# Lab03 - Monte Carlo Control

### Learning Goals:
- Understanding policies in the context of Reinforcement Learning
- Understanding Monte Carlo methods and implementing a First-visit MC prediction algorithm
- Visualizing the value function

In [None]:
import numpy as np
import matplotlib
from matplotlib import pyplot as plt
from collections import defaultdict
from toolbox.blackjack import BlackjackEnv
import sys

## 3.1 Monte Carlo Control

Let's consider how Monte Carlo estimation can be used to approximate optimal policies. The overall idea is to maintain both an approximate policy and an approximate value function. The value function is repeatedly altered to more closely approximate the value function for the current policy, and the policy is repeatedly improved with respect to the current value function. 

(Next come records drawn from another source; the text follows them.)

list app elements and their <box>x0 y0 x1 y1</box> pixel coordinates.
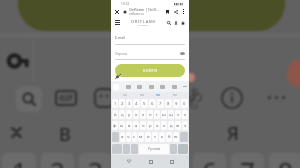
button[interactable]: Search <box>166 20 171 25</box>
button[interactable]: и <box>145 132 151 142</box>
button[interactable]: Share <box>173 9 178 14</box>
staticText: Русский <box>148 147 161 151</box>
button[interactable]: ч <box>126 132 131 142</box>
button[interactable]: 8 <box>165 99 172 108</box>
button[interactable]: ю <box>173 132 179 142</box>
button[interactable]: Home <box>147 158 154 165</box>
staticText: 8 <box>278 153 293 168</box>
button[interactable]: щ <box>168 110 174 119</box>
button[interactable]: Русский <box>139 144 169 154</box>
button[interactable]: э <box>182 121 188 130</box>
button[interactable] <box>170 144 177 154</box>
button[interactable]: х <box>182 110 188 119</box>
staticText: л <box>163 123 166 129</box>
button[interactable]: ш <box>161 110 167 119</box>
staticText: с <box>133 134 136 140</box>
button[interactable]: е <box>140 110 146 119</box>
button[interactable] <box>178 144 188 154</box>
staticText: ▮▮▮ ▮▮ <box>174 2 184 6</box>
button[interactable]: у <box>126 110 132 119</box>
button[interactable]: ф <box>112 121 118 130</box>
button[interactable] <box>112 144 122 154</box>
staticText: 5 <box>164 153 179 168</box>
button[interactable]: 7 <box>157 99 164 108</box>
staticText: ш <box>162 112 166 118</box>
button[interactable]: Recents <box>168 158 175 165</box>
staticText: E-mail <box>115 35 125 40</box>
staticText: 5 <box>143 101 146 107</box>
button[interactable]: Show password <box>180 51 185 56</box>
button[interactable]: ы <box>119 121 125 130</box>
staticText: б <box>168 134 171 140</box>
button[interactable]: 9 <box>173 99 180 108</box>
button[interactable]: р <box>147 121 153 130</box>
staticText: 4 <box>135 101 138 107</box>
button[interactable]: в <box>126 121 132 130</box>
staticText: ы <box>120 123 124 129</box>
staticText: п <box>142 123 145 129</box>
staticText: ф <box>113 123 117 129</box>
button[interactable] <box>123 144 130 154</box>
button[interactable]: Menu <box>115 19 122 26</box>
button[interactable]: д <box>168 121 174 130</box>
staticText: р <box>149 123 152 129</box>
button[interactable]: м <box>138 132 144 142</box>
staticText: Oriflame | Orifl… <box>129 7 159 12</box>
button[interactable]: Back <box>125 158 132 165</box>
button[interactable]: 2 <box>119 99 125 108</box>
staticText: 3 <box>128 101 131 107</box>
staticText: е <box>142 112 145 118</box>
button[interactable]: 4 <box>133 99 140 108</box>
button[interactable]: с <box>132 132 137 142</box>
staticText: 6 <box>151 101 154 107</box>
staticText: GIF <box>59 92 74 104</box>
button[interactable]: я <box>120 132 125 142</box>
staticText: д <box>170 123 173 129</box>
button[interactable]: 5 <box>141 99 148 108</box>
button[interactable]: г <box>154 110 160 119</box>
staticText: ю <box>174 134 178 140</box>
staticText: 9 <box>175 101 178 107</box>
button[interactable] <box>180 132 188 142</box>
button[interactable]: н <box>147 110 153 119</box>
button[interactable]: Clipboard <box>113 84 119 90</box>
staticText: в <box>128 123 131 129</box>
button[interactable]: з <box>175 110 181 119</box>
staticText: э <box>184 123 187 129</box>
button[interactable]: Cart <box>180 20 185 25</box>
button[interactable]: а <box>133 121 139 130</box>
button[interactable]: Account <box>173 20 178 25</box>
staticText: ч <box>127 134 130 140</box>
button[interactable]: ВОЙТИ <box>115 64 185 77</box>
button[interactable]: б <box>166 132 172 142</box>
button[interactable]: ц <box>119 110 125 119</box>
button[interactable]: More options <box>181 9 186 14</box>
button[interactable]: Close <box>114 9 120 15</box>
button[interactable]: п <box>140 121 146 130</box>
staticText: ц <box>121 112 124 118</box>
staticText: 8 <box>167 101 170 107</box>
button[interactable]: т <box>152 132 158 142</box>
button[interactable]: й <box>112 110 118 119</box>
staticText: а <box>135 123 138 129</box>
button[interactable]: ь <box>159 132 165 142</box>
staticText: т <box>154 134 156 140</box>
staticText: 4 <box>126 153 141 168</box>
button[interactable] <box>112 132 119 142</box>
button[interactable]: 1 <box>112 99 118 108</box>
staticText: 2 <box>121 101 124 107</box>
button[interactable]: л <box>161 121 167 130</box>
staticText: н <box>149 112 152 118</box>
button[interactable]: о <box>154 121 160 130</box>
staticText: oriflame.ru <box>129 12 144 16</box>
button[interactable]: 6 <box>149 99 156 108</box>
staticText: あ <box>188 85 204 104</box>
button[interactable]: к <box>133 110 139 119</box>
button[interactable]: ж <box>175 121 181 130</box>
button[interactable]: 0 <box>181 99 188 108</box>
button[interactable] <box>131 144 138 154</box>
staticText: 7 <box>240 153 255 168</box>
staticText: ВОЙТИ <box>143 68 158 73</box>
button[interactable]: Bookmark <box>165 9 170 14</box>
button[interactable]: 3 <box>126 99 132 108</box>
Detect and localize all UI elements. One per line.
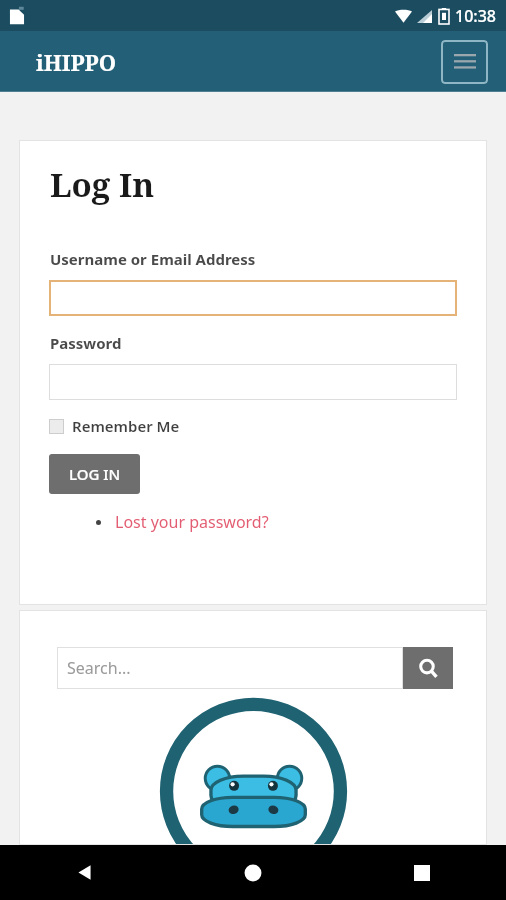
button[interactable]: Lost your password? xyxy=(96,511,269,533)
staticText: Log In xyxy=(50,162,155,207)
button[interactable]: Open menu xyxy=(441,40,488,84)
button[interactable]: Search xyxy=(403,647,453,689)
button[interactable]: Search... xyxy=(57,647,403,689)
button[interactable]: Remember Me xyxy=(49,416,180,436)
staticText: Password xyxy=(50,333,122,353)
staticText: iHIPPO xyxy=(36,47,116,77)
staticText: Remember Me xyxy=(72,416,180,436)
staticText: Lost your password? xyxy=(115,511,269,533)
button[interactable]: Recent apps xyxy=(337,845,506,900)
button[interactable]: Home xyxy=(168,845,337,900)
button[interactable]: LOG IN xyxy=(49,454,140,494)
button[interactable] xyxy=(49,280,457,316)
staticText: Search... xyxy=(67,657,131,679)
staticText: LOG IN xyxy=(69,464,121,484)
button[interactable] xyxy=(49,364,457,400)
staticText: Username or Email Address xyxy=(50,249,256,269)
button[interactable]: Back xyxy=(0,845,168,900)
staticText: 10:38 xyxy=(455,5,496,27)
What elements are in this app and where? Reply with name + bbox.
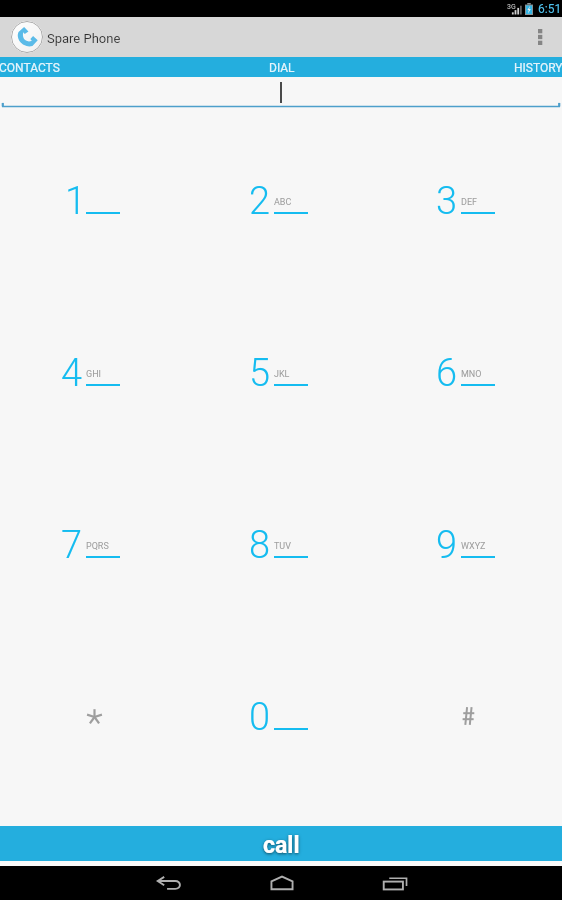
- button[interactable]: Back: [145, 866, 192, 900]
- staticText: 8: [249, 523, 271, 568]
- button[interactable]: 2: [188, 113, 375, 285]
- staticText: HISTORY: [514, 61, 562, 75]
- staticText: 6: [436, 351, 458, 396]
- staticText: 2: [249, 179, 271, 224]
- staticText: Spare Phone: [47, 31, 121, 46]
- staticText: 7: [61, 523, 83, 568]
- staticText: TUV: [274, 541, 291, 552]
- button[interactable]: 3: [375, 113, 562, 285]
- button[interactable]: More options: [517, 17, 562, 57]
- button[interactable]: [375, 629, 562, 801]
- staticText: 9: [436, 523, 458, 568]
- staticText: 4: [61, 351, 83, 396]
- staticText: 6:51: [538, 2, 562, 16]
- button[interactable]: 4: [0, 285, 188, 457]
- staticText: 5: [249, 351, 271, 396]
- staticText: JKL: [274, 369, 290, 380]
- button[interactable]: 8: [188, 457, 375, 629]
- button[interactable]: DIAL: [188, 57, 375, 77]
- button[interactable]: 5: [188, 285, 375, 457]
- button[interactable]: 1: [0, 113, 188, 285]
- button[interactable]: HISTORY: [375, 57, 562, 77]
- staticText: DEF: [461, 197, 477, 208]
- button[interactable]: [0, 77, 562, 113]
- staticText: ABC: [274, 197, 292, 208]
- staticText: WXYZ: [461, 541, 486, 552]
- button[interactable]: CONTACTS: [0, 57, 188, 77]
- staticText: CONTACTS: [0, 61, 60, 75]
- button[interactable]: 9: [375, 457, 562, 629]
- staticText: 3: [436, 179, 458, 224]
- staticText: GHI: [86, 369, 101, 380]
- staticText: DIAL: [269, 61, 295, 75]
- button[interactable]: 7: [0, 457, 188, 629]
- staticText: 3G: [507, 3, 516, 11]
- button[interactable]: 6: [375, 285, 562, 457]
- staticText: MNO: [461, 369, 482, 380]
- button[interactable]: call: [0, 826, 562, 861]
- button[interactable]: 0: [188, 629, 375, 801]
- button[interactable]: Recent apps: [371, 866, 418, 900]
- staticText: call: [263, 832, 300, 859]
- staticText: 0: [249, 695, 271, 740]
- staticText: 1: [65, 179, 87, 224]
- staticText: PQRS: [86, 541, 109, 552]
- button[interactable]: Home: [258, 866, 305, 900]
- button[interactable]: [0, 629, 188, 801]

To begin let's recall the classical policy iteration. In this method, alternating complete steps of policy evaluation and policy improvement are completed:

\begin{equation*}
   \large \pi_0 \xrightarrow[]{E} v_{\pi_0} \xrightarrow[]{I} \pi_1 \xrightarrow[]{E} v_{\pi_1} \xrightarrow[]{I} \pi_2 \xrightarrow[]{E} ... \xrightarrow[]{I} \pi_* \xrightarrow[]{E} v_*
\end{equation*}

In the Monte Carlo version of classical policy iteration policy evaluation is done exactly like in the preceding section. Many episodes are experienced,  with the approximate action-value function approaching the true function asymptotically. We assume that we observe an infinite number of episodes with exploring starts. Under these assumptions, the Monte Carlo methods will compute each $q_{\pi_k}$ exactly, for arbitrary $\pi_k$. 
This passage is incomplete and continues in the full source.